Clarisse MICHAUX, La gaieté me sidère, Hourra, 2024, 72 p., 16 €, ISBN : 9782491297084
La gaieté me sidère, le recueil poétique de Clarisse Michaux s’est écrit depuis un déchirement, depuis une révélation livrée par une séquence du film de Chantal Akerman, Jeanne Dielman, 23, quai du commerce, 1080 Bruxelles. La spectatrice du film entreprend un pèlerinage qui gravite autour du film, du personnage de Jeanne, dans une attention à l’espace de la répétition, à la monotonie des gestes d’une ménagère enfermée dans la routine d’une vie. J. D., ses tâches ménagères et ses clients, la même chose. J. D., son fils, une dévitalisation de l’existence. C’est au cœur de l’expérience de la durée délivrée par Jeanne Dielman, filmée par Chantal Akerman que Clarisse Michaux s’installe, dans un dialogue avec la ménagère-prostituée de 1975. Comme si l’expérience de la durée morte, désintensifiée qui emprisonne Jeanne Dielman se prolongeait dans le temps écoulé entre la réalisation du film et sa réception cinquante ans plus tard.

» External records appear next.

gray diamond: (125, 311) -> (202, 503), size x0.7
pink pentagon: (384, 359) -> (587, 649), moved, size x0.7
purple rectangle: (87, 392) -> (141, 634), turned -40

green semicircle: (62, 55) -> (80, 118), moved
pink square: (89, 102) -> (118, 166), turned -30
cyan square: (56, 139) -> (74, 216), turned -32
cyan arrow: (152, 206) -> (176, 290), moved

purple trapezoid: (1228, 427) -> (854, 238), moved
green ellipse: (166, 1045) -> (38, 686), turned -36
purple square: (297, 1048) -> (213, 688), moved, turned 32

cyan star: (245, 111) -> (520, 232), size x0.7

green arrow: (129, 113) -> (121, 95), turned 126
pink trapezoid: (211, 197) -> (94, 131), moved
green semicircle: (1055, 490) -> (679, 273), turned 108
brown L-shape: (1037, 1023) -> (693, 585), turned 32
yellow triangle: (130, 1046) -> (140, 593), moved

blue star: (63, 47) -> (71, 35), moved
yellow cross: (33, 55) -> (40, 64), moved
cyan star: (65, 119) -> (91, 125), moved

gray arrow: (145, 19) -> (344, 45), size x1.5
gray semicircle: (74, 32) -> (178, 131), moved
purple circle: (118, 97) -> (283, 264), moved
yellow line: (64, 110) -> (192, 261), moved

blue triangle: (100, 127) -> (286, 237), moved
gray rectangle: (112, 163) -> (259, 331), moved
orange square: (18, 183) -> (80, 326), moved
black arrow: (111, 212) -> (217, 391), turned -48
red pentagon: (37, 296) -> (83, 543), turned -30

Plutôt que se focaliser sur la spirale du dérèglement de la machinerie vitale, sur l’insidieuse irruption d’une brisure du schème sensori-moteur que Chantal Akerman donne à voir, le recueil arpente l’univers clos du film, son absence de dehors, s’empare de Jeanne Dielman depuis l’ennui qui la ronge. Un ennui qui, s’il consone parfois avec celui d’Emma Bovary, en diffère radicalement dès lors que l’emportement désirant, la quête de l’amour d’Emma en sont absents.
le désœuvrement
son désespoir et leur monotonie dans
l’enchaînement des jours
sans variété
Intériorisée, l’aliénation socio-économique n’est plus seulement une infrastructure sur laquelle repose le capitalisme. La prison est mentale nous dit Akerman. C’est dans les lieux clos de cette chape de plomb psychique que les poèmes nous font voyager. Dans l’échiquier du non-désir, de l’évidement de la question posée par Lénine « Que faire ? »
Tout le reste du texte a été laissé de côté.